EXERCISE REQUIREMENTS: Copy all of the data below exactly as it is given.

SUPPLIED RECORDS:
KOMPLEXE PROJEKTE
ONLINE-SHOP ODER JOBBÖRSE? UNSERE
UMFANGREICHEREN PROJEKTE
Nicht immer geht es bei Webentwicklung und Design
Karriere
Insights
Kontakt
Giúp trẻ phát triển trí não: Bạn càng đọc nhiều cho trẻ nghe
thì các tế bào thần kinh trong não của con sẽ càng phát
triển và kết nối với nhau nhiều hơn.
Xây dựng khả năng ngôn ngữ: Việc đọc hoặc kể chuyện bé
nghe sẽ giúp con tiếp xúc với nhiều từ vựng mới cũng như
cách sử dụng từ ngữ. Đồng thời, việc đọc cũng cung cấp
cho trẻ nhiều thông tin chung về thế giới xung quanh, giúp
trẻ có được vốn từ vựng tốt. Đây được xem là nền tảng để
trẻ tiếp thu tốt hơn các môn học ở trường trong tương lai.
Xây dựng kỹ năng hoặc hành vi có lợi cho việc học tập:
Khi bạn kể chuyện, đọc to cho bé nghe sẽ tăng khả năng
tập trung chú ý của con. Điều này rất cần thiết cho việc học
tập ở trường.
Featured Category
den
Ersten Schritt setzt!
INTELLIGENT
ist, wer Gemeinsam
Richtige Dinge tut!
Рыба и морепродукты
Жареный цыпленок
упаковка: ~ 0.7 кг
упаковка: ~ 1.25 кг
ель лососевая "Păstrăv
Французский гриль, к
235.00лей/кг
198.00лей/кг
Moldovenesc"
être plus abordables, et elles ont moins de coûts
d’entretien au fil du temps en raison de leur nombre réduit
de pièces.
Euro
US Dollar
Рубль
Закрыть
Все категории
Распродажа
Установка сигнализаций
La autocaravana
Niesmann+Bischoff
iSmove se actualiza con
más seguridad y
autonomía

WRITTEN RESPONSE:
KOMPLEXE PROJEKTE
ONLINE-SHOP ODER JOBBÖRSE? UNSERE
UMFANGREICHEREN PROJEKTE
Nicht immer geht es bei Webentwicklung und Design
Karriere
Insights
Kontakt
Giúp trẻ phát triển trí não: Bạn càng đọc nhiều cho trẻ nghe
thì các tế bào thần kinh trong não của con sẽ càng phát
triển và kết nối với nhau nhiều hơn.
Xây dựng khả năng ngôn ngữ: Việc đọc hoặc kể chuyện bé
nghe sẽ giúp con tiếp xúc với nhiều từ vựng mới cũng như
cách sử dụng từ ngữ. Đồng thời, việc đọc cũng cung cấp
cho trẻ nhiều thông tin chung về thế giới xung quanh, giúp
trẻ có được vốn từ vựng tốt. Đây được xem là nền tảng để
trẻ tiếp thu tốt hơn các môn học ở trường trong tương lai.
Xây dựng kỹ năng hoặc hành vi có lợi cho việc học tập:
Khi bạn kể chuyện, đọc to cho bé nghe sẽ tăng khả năng
tập trung chú ý của con. Điều này rất cần thiết cho việc học
tập ở trường.
Featured Category
den
Ersten Schritt setzt!
INTELLIGENT
ist, wer Gemeinsam
Richtige Dinge tut!
Рыба и морепродукты
Жареный цыпленок
упаковка: ~ 0.7 кг
упаковка: ~ 1.25 кг
ель лососевая "Păstrăv
Французский гриль, к
235.00лей/кг
198.00лей/кг
Moldovenesc"
être plus abordables, et elles ont moins de coûts
d’entretien au fil du temps en raison de leur nombre réduit
de pièces.
Euro
US Dollar
Рубль
Закрыть
Все категории
Распродажа
Установка сигнализаций
La autocaravana
Niesmann+Bischoff
iSmove se actualiza con
más seguridad y
autonomía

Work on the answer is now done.